[Material supplied Boundary: Start]

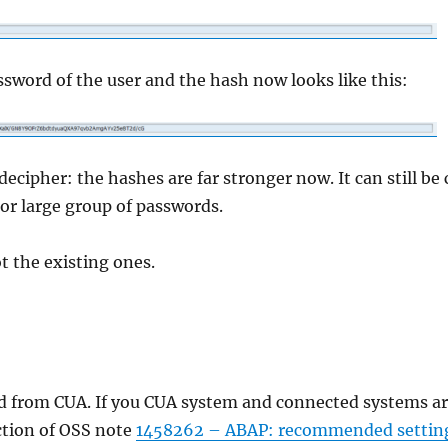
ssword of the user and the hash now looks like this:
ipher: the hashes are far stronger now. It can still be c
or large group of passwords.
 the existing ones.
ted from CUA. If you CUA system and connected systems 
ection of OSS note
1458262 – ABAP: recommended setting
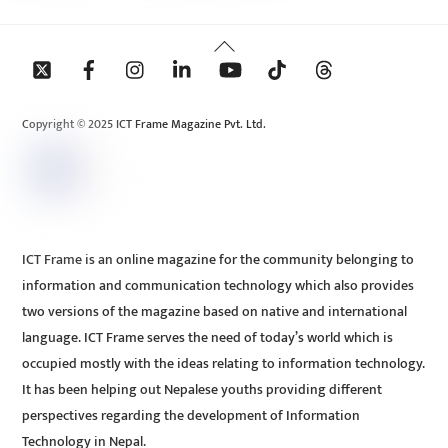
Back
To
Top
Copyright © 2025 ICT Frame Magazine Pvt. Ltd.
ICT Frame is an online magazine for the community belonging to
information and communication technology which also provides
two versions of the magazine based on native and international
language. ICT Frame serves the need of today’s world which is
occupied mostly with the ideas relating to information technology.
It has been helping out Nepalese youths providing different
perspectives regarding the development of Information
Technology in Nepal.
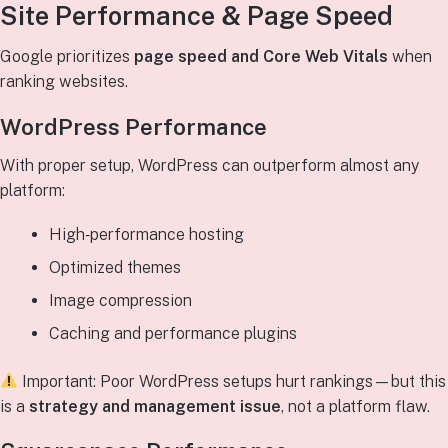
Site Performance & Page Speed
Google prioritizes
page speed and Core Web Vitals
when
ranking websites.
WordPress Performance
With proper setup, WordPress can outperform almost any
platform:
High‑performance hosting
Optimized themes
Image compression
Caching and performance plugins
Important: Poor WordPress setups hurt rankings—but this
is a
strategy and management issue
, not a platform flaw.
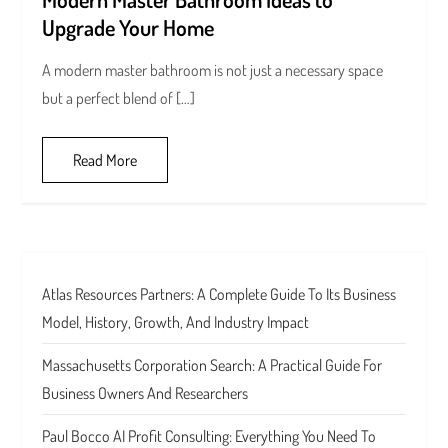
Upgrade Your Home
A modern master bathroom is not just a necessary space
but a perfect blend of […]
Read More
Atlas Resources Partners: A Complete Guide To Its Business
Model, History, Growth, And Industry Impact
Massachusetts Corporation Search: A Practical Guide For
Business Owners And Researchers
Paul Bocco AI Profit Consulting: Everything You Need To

[Material supplied Boundary: End]
[Material supplied Boundary: Start]

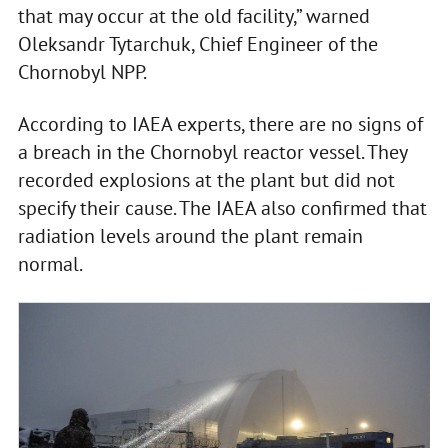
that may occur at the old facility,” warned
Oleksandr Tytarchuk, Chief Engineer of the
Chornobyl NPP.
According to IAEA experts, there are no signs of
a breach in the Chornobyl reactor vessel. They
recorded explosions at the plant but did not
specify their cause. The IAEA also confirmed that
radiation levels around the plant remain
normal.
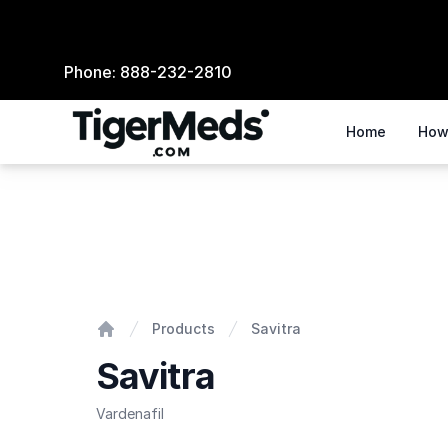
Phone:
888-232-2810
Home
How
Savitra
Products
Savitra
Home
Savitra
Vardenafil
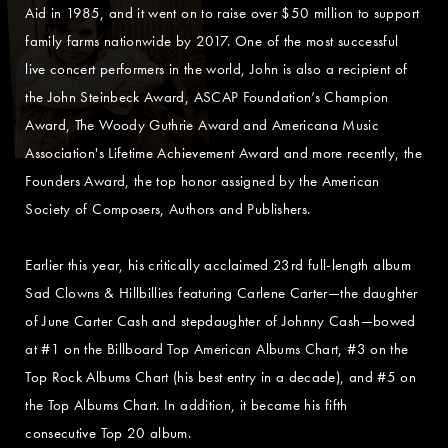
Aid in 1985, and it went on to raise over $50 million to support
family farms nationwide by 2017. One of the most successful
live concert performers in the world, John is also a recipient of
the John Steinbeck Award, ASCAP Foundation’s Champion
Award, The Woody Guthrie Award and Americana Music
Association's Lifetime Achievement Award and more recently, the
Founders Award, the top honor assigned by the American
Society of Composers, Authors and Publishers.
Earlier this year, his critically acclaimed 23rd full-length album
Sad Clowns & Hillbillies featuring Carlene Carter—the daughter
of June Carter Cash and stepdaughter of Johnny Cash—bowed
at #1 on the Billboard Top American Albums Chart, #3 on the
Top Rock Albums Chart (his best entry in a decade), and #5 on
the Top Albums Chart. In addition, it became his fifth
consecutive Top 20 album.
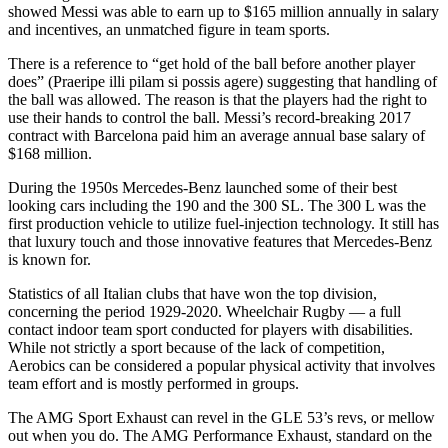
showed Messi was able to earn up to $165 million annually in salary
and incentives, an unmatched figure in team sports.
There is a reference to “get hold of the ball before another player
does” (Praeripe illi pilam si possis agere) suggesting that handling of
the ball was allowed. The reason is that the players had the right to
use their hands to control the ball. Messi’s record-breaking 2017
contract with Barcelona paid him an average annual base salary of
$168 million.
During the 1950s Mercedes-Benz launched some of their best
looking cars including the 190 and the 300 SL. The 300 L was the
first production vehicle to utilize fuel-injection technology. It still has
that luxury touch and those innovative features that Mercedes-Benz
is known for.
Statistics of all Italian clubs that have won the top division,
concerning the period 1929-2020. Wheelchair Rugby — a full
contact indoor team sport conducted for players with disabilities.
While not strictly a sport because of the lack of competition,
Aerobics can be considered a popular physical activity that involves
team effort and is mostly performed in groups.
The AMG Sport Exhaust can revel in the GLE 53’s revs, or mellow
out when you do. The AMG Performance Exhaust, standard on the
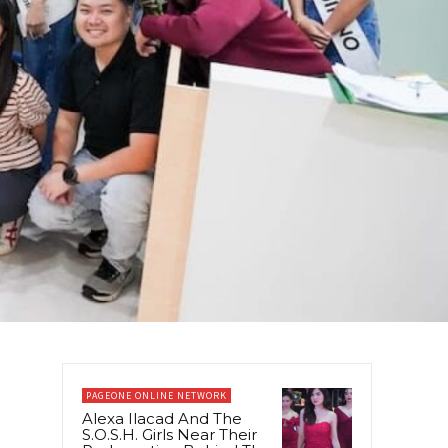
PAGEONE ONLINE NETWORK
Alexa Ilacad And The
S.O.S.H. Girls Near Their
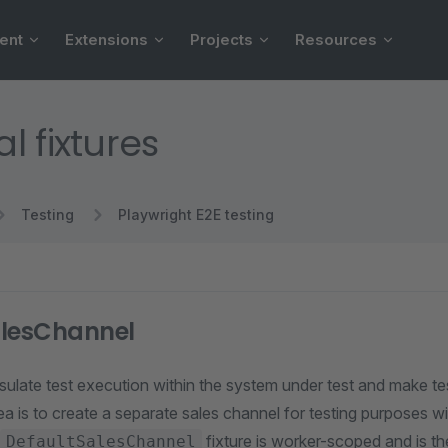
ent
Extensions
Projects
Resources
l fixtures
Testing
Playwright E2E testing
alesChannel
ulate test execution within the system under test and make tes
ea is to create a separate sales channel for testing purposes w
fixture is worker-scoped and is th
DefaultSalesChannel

[Material supplied Boundary: End]
[Material supplied Boundary: Start]

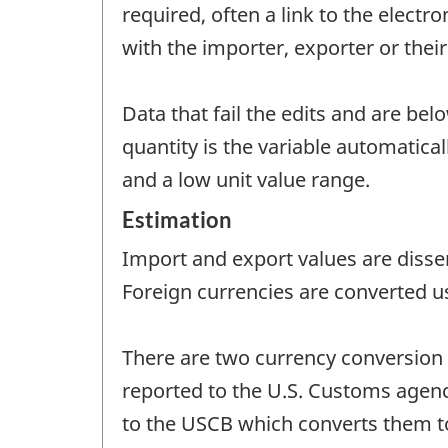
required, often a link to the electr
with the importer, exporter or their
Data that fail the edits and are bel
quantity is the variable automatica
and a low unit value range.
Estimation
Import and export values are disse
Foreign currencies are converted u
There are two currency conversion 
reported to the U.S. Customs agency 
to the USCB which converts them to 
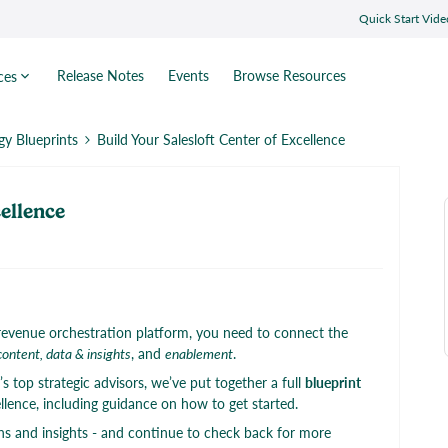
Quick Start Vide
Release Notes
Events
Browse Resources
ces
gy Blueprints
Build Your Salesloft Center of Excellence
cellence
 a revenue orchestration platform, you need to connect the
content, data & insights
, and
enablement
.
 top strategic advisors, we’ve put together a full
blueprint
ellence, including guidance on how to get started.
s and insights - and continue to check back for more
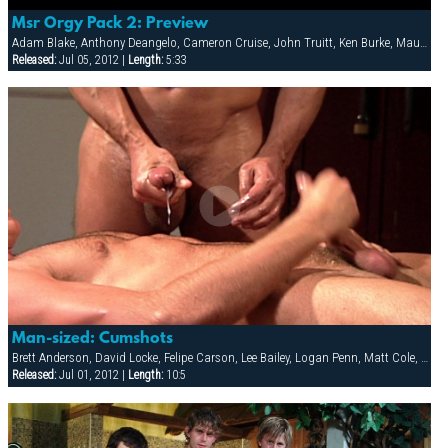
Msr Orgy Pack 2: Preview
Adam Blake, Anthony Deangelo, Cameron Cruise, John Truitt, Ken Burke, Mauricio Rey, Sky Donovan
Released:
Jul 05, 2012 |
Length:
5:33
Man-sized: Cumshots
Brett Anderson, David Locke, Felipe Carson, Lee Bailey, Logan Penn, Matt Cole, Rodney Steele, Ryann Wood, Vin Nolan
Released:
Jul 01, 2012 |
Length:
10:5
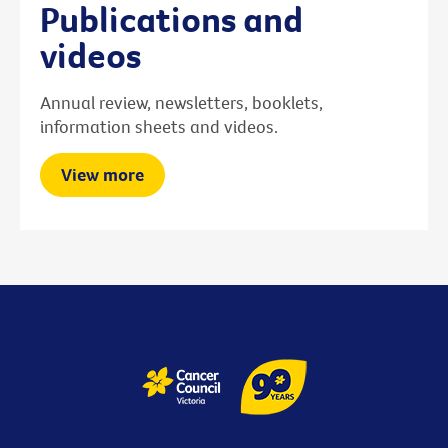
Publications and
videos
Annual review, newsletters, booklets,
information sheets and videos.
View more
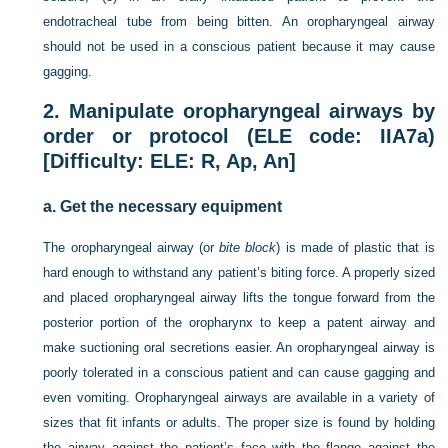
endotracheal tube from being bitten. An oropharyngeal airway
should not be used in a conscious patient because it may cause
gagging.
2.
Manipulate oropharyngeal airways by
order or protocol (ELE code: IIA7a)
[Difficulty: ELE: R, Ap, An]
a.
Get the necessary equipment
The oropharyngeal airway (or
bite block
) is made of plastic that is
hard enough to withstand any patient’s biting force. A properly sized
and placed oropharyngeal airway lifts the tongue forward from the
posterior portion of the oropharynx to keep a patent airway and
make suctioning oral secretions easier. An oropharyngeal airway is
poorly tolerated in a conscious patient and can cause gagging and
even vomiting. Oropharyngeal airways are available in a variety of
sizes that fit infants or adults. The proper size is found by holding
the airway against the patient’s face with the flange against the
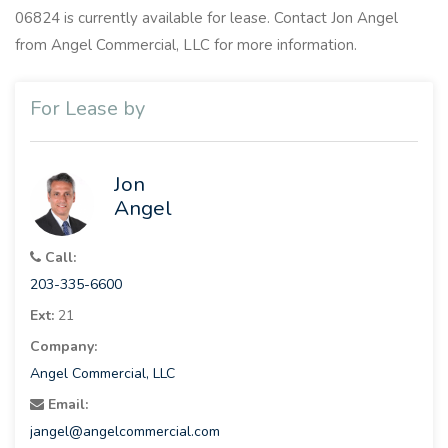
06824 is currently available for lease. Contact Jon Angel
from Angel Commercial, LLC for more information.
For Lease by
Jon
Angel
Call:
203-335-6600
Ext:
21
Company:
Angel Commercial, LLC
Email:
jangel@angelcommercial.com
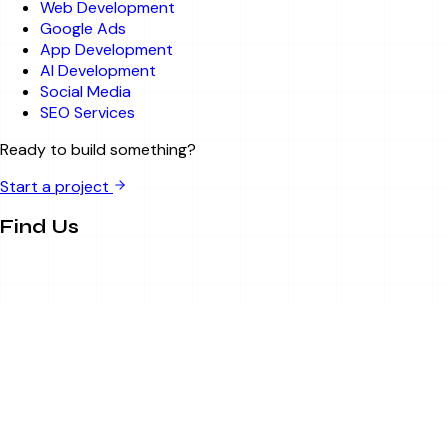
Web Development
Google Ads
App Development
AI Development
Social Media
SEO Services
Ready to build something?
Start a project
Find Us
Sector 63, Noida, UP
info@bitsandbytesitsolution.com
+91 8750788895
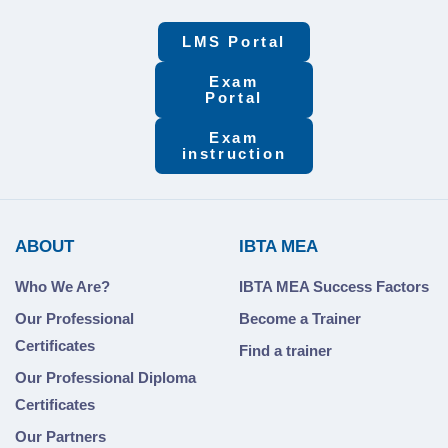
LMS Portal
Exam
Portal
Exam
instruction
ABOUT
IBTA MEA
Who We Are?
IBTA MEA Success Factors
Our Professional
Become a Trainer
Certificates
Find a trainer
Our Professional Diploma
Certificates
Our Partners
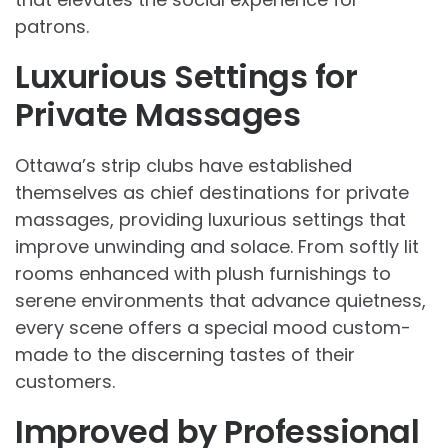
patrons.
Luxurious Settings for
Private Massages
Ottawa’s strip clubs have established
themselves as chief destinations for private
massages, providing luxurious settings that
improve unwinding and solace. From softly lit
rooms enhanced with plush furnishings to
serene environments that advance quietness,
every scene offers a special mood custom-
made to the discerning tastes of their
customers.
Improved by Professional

[Material supplied Boundary: End]

- _Task objective_
Quote the data above exactly from the line with "High‑performance hosting" to the line with "Atlas Resources Partners: A", both ends counted, and nothing else. Pictures don't go in.

- _Task output_
High‑performance hosting
Optimized themes
Image compression
Caching and performance plugins
Important: Poor WordPress setups hurt rankings—but this
is a
strategy and management issue
, not a platform flaw.
Upgrade Your Home
A modern master bathroom is not just a necessary space
but a perfect blend of […]
Read More
Atlas Resources Partners: A Complete Guide To Its Business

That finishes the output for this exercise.